- Motto: Home of the Round Rocks!
- Prim, Arkansas Prim, Arkansas
- Coordinates: 35°41′38″N 92°06′31″W﻿ / ﻿35.69389°N 92.10861°W
- Country: United States
- State: Arkansas
- County: Cleburne
- Elevation: 1,214 ft (370 m)
- Time zone: UTC-6 (Central (CST))
- • Summer (DST): UTC-5 (CDT)
- ZIP code: 72130
- Area code: 870
- GNIS feature ID: 53799

= Prim, Arkansas =

Prim is an unincorporated community in Cleburne County, Arkansas, United States. Prim is located at the junction of Arkansas Highway 225 and Arkansas Highway 263, 9 mi north-northeast of Greers Ferry. Prim has a post office with ZIP code 72130.

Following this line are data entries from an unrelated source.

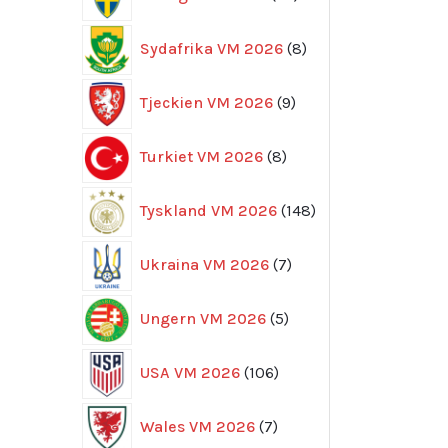
produkter
8
Sydafrika VM 2026
8
produkter
9
Tjeckien VM 2026
9
produkter
8
Turkiet VM 2026
8
produkter
148
Tyskland VM 2026
148
produkter
7
Ukraina VM 2026
7
produkter
5
Ungern VM 2026
5
produkter
106
USA VM 2026
106
produkter
7
Wales VM 2026
7
produkter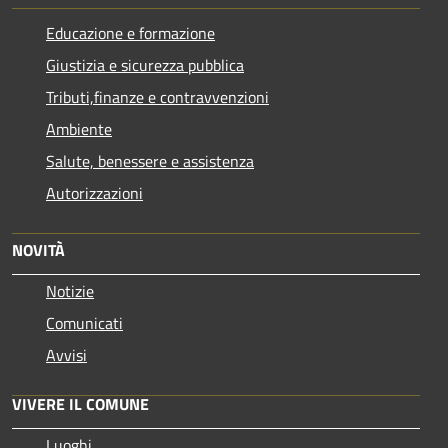
Educazione e formazione
Giustizia e sicurezza pubblica
Tributi,finanze e contravvenzioni
Ambiente
Salute, benessere e assistenza
Autorizzazioni
NOVITÀ
Notizie
Comunicati
Avvisi
VIVERE IL COMUNE
Luoghi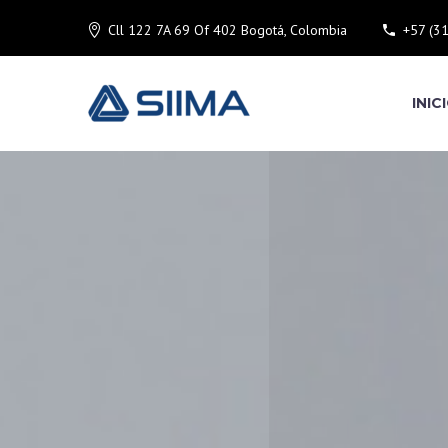
Cll 122 7A 69 Of 402 Bogotá, Colombia
+57 (3
INIC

The community has the name of one Mr. Prim, a pioneer citizen.

== Education ==
Public education for elementary and secondary students is provided by West Side School District, which operates West Side Elementary School and West Side High School located in Greers Ferry. The district encompasses more than 147.81 mi2 of land that includes all or portions of the following communities in Cleburne and Van Buren counties: Edgemont, Greers Ferry, Higden and Prim. There is also a private school, Hilltop Holiness Academy. This is owned and operated by Hilltop Holiness Church.